The church is well known for its wooden iconostasis carvings. It is also known for its architecture and dimensions. According to architect Peyo Berbenliev, it has dimensions of 22.90 x 37.70 m. Outside, it is 14.50 m high and 16 m inside. It occupies an area of 1140 m². It was built as a three aisled pseudo-basilica, but without a dome, typical for the Bulgarian Revival architectures during the 1830s.

The roof is double sided with a bell tower later built after the Liberation. The altar is three sided.

Most of the frescoes in the church were made in the later period.
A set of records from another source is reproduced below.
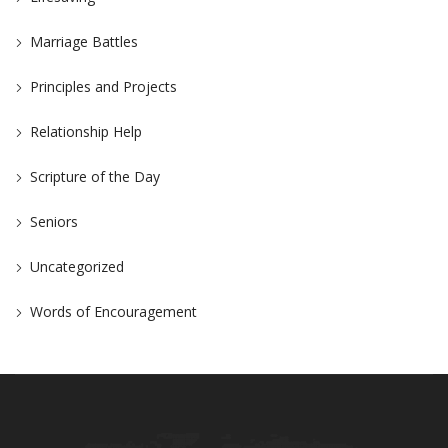
Marriage Battles
Principles and Projects
Relationship Help
Scripture of the Day
Seniors
Uncategorized
Words of Encouragement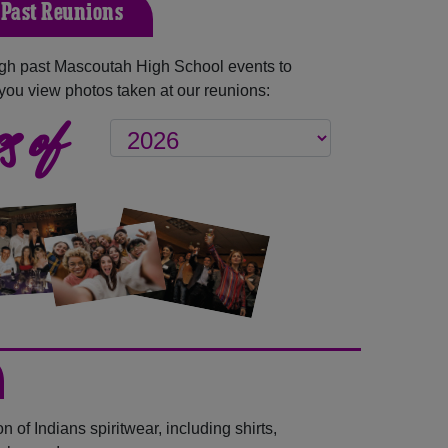
Past Reunions
gh past Mascoutah High School events to
you view photos taken at our reunions:
s of
 of Indians spiritwear, including shirts,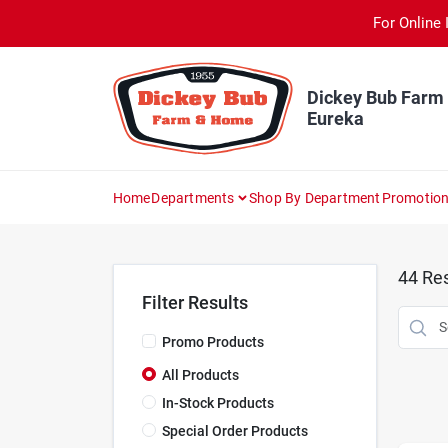
Skip
For Online 
to
content
Dickey Bub Farm
Eureka
Home
Departments
Shop By Department
Promotio
44
Res
Filter Results
Promo Products
All Products
In-Stock Products
Special Order Products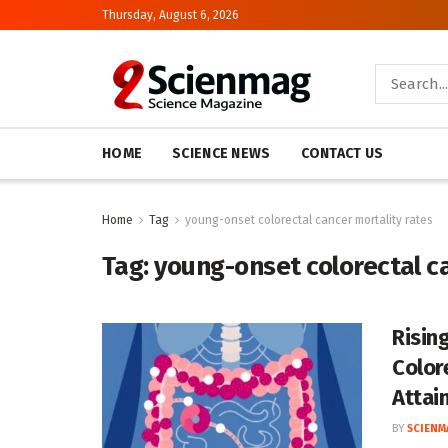
Thursday, August 6, 2026
HOME
SCIENCE NEWS
CONTACT US
Home
Tag
young-onset colorectal cancer mortality rates
Tag:
young-onset colorectal c
Risin
Color
Attai
BY
SCIENM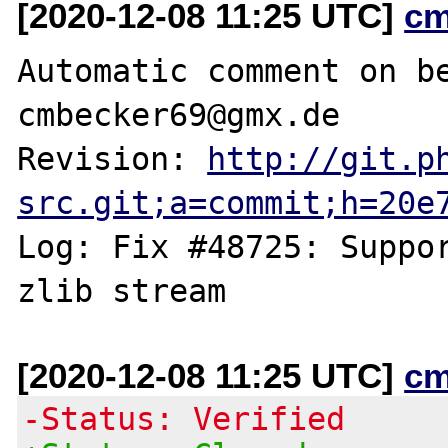
[2020-12-08 11:25 UTC]
cm
Automatic comment on be
cmbecker69@gmx.de

Revision: 
http://git.p
src.git;a=commit;h=20e
Log: Fix #48725: Suppor
[2020-12-08 11:25 UTC]
cm
-Status: Verified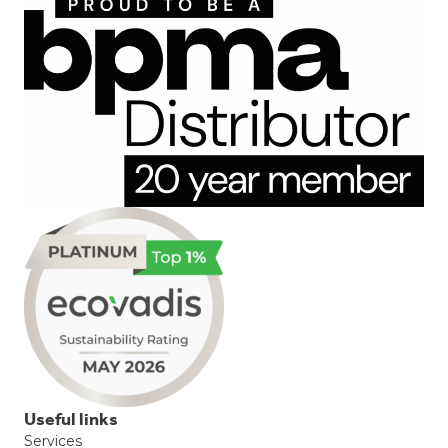
Useful links
Services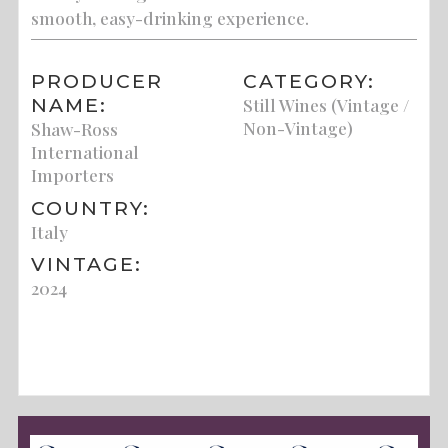
smooth, easy-drinking experience.
PRODUCER
CATEGORY:
NAME:
Still Wines (Vintage /
Non-Vintage)
Shaw-Ross
International
Importers
COUNTRY:
Italy
VINTAGE:
2024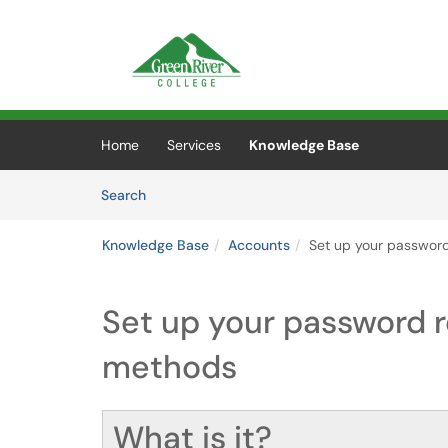
Skip to main content
(opens in a new tab)
Home
Services
Knowledge Base
Skip to Knowledge Base content
Articles
Search
Knowledge Base
Accounts
Set up your password
Set up your password r
methods
What is it?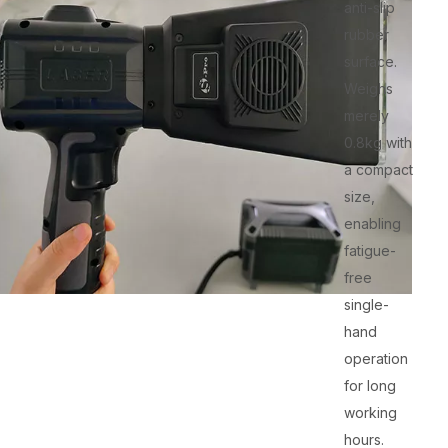
anti-slip
rubber
surface.
Weighs
merely
0.8kg with
a compact
size,
enabling
fatigue-
free
single-
hand
operation
for long
working
hours.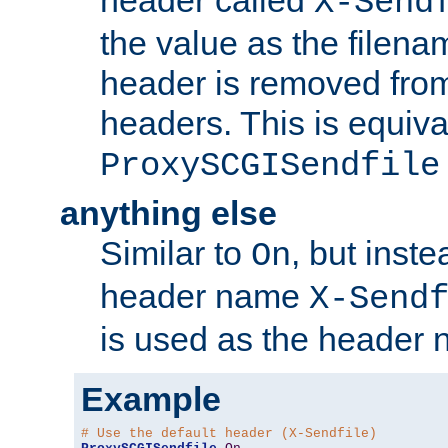
header called
X-Send
the value as the filena
header is removed from
headers. This is equiva
ProxySCGISendfile
anything else
Similar to
, but inst
On
header name
X-Send
is used as the header 
Example
# Use the default header (X-Sendfile)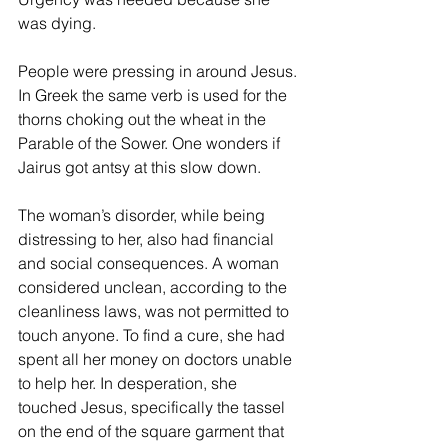
was dying.
People were pressing in around Jesus. 
In Greek the same verb is used for the 
thorns choking out the wheat in the 
Parable of the Sower. One wonders if 
Jairus got antsy at this slow down.
The woman’s disorder, while being 
distressing to her, also had financial 
and social consequences. A woman 
considered unclean, according to the 
cleanliness laws, was not permitted to 
touch anyone. To find a cure, she had 
spent all her money on doctors unable 
to help her. In desperation, she 
touched Jesus, specifically the tassel 
on the end of the square garment that 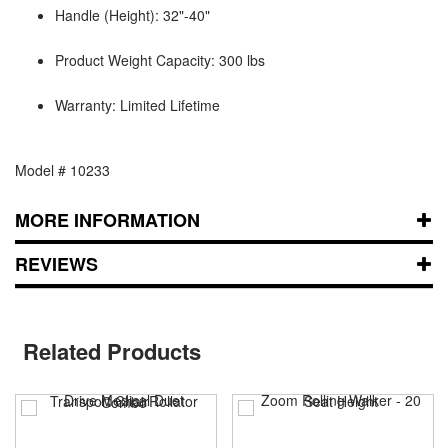
Handle (Height): 32"-40"
Product Weight Capacity: 300 lbs
Warranty: Limited Lifetime
Model # 10233
MORE INFORMATION
REVIEWS
Related Products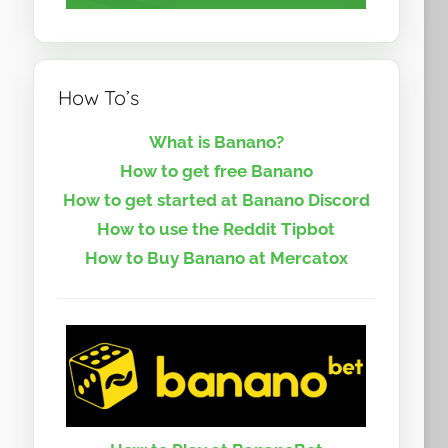
How To’s
What is Banano?
How to get free Banano
How to get started at Banano Discord
How to use the Reddit Tipbot
How to Buy Banano at Mercatox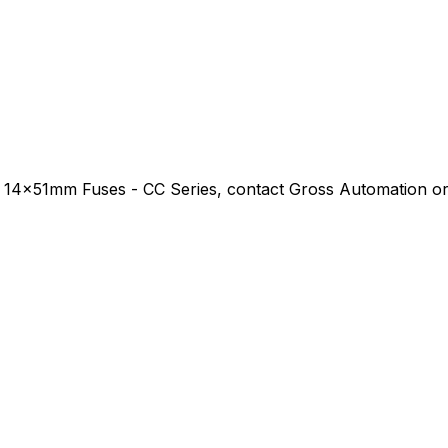
 14x51mm Fuses - CC Series
, contact Gross Automation or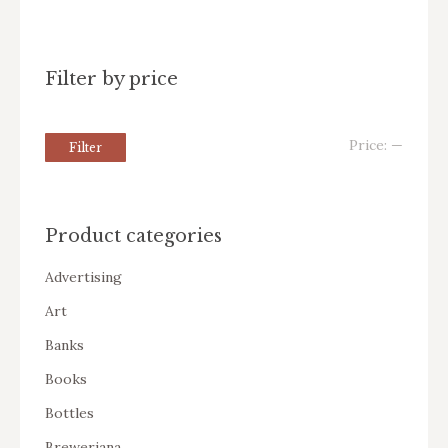
Filter by price
Price:
—
Filter
Product categories
Advertising
Art
Banks
Books
Bottles
Breweriana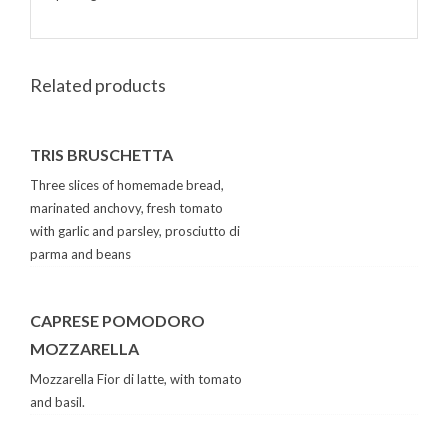
Related products
TRIS BRUSCHETTA
Three slices of homemade bread,
marinated anchovy, fresh tomato
with garlic and parsley, prosciutto di
parma and beans
CAPRESE POMODORO
MOZZARELLA
Mozzarella Fior di latte, with tomato
and basil.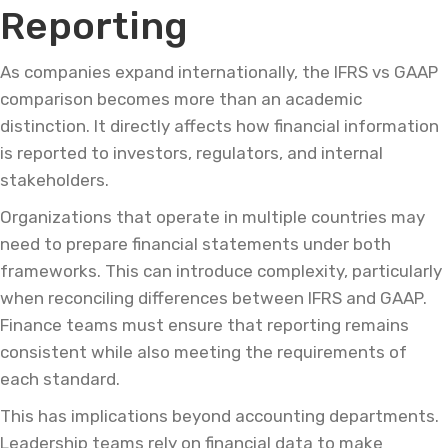
Reporting
As companies expand internationally, the IFRS vs GAAP
comparison becomes more than an academic
distinction. It directly affects how financial information
is reported to investors, regulators, and internal
stakeholders.
Organizations that operate in multiple countries may
need to prepare financial statements under both
frameworks. This can introduce complexity, particularly
when reconciling differences between IFRS and GAAP.
Finance teams must ensure that reporting remains
consistent while also meeting the requirements of
each standard.
This has implications beyond accounting departments.
Leadership teams rely on financial data to make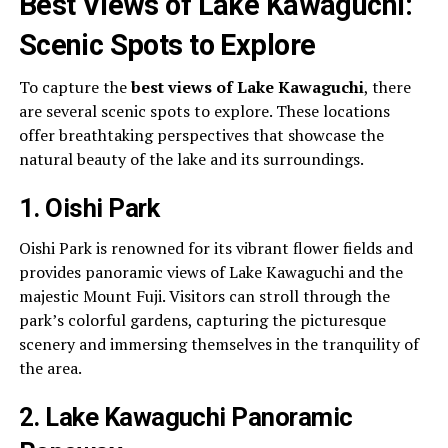
Best Views of Lake Kawaguchi:
Scenic Spots to Explore
To capture the
best views of Lake Kawaguchi
, there
are several scenic spots to explore. These locations
offer breathtaking perspectives that showcase the
natural beauty of the lake and its surroundings.
1. Oishi Park
Oishi Park is renowned for its vibrant flower fields and
provides panoramic views of Lake Kawaguchi and the
majestic Mount Fuji. Visitors can stroll through the
park’s colorful gardens, capturing the picturesque
scenery and immersing themselves in the tranquility of
the area.
2. Lake Kawaguchi Panoramic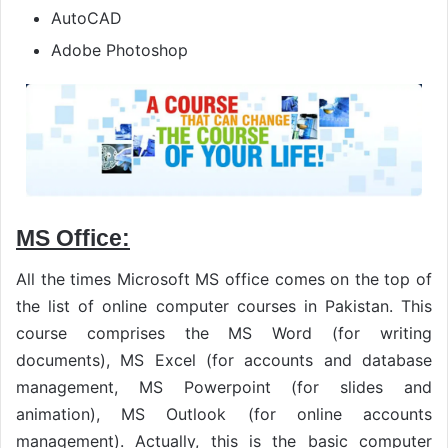
AutoCAD
Adobe Photoshop
MS Office:
All the times Microsoft MS office comes on the top of
the list of online computer courses in Pakistan. This
course comprises the MS Word (for writing
documents), MS Excel (for accounts and database
management, MS Powerpoint (for slides and
animation), MS Outlook (for online accounts
management). Actually, this is the basic computer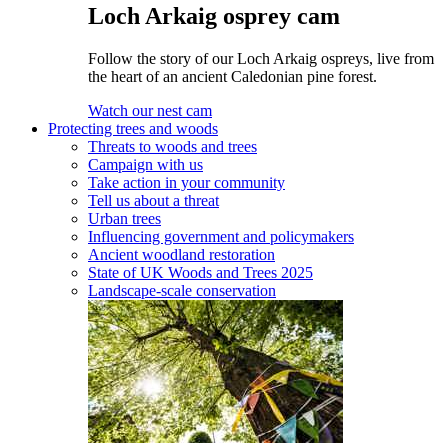
Loch Arkaig osprey cam
Follow the story of our Loch Arkaig ospreys, live from
the heart of an ancient Caledonian pine forest.
Watch our nest cam
Protecting trees and woods
Threats to woods and trees
Campaign with us
Take action in your community
Tell us about a threat
Urban trees
Influencing government and policymakers
Ancient woodland restoration
State of UK Woods and Trees 2025
Landscape-scale conservation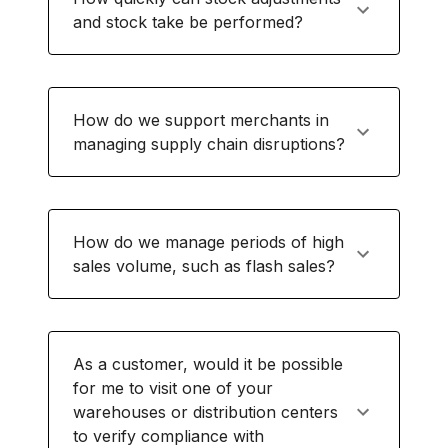
and stock take be performed?
How do we support merchants in
managing supply chain disruptions?
How do we manage periods of high
sales volume, such as flash sales?
As a customer, would it be possible
for me to visit one of your
warehouses or distribution centers
to verify compliance with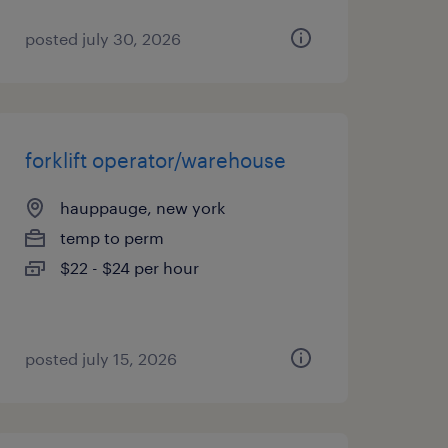
posted july 30, 2026
forklift operator/warehouse
hauppauge, new york
temp to perm
$22 - $24 per hour
posted july 15, 2026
The original frescoes of high artistic value in the building are found only in the chapels and in the lower parts of the inner terrace.The oldest frescoes date back to 1838, when the church was painted, according to the surviving inscription on the roof.

The iconostasis is protected by UNESCO. It was made by masters led by Makriy Negriyev Fruchkovski, whose grave is behind the altar of the church. The frescoes were made by representatives of the Samokov school and has icons by Dospevski.

It preserves the most impressive icons in Bulgaria by master artists of the Debar School, wood-carvings of New and Old Testament scenes, and icons by Stanislav Dospevski. The oldest icon is from 1815 - the icon of Dionysius - while the newest from 1914.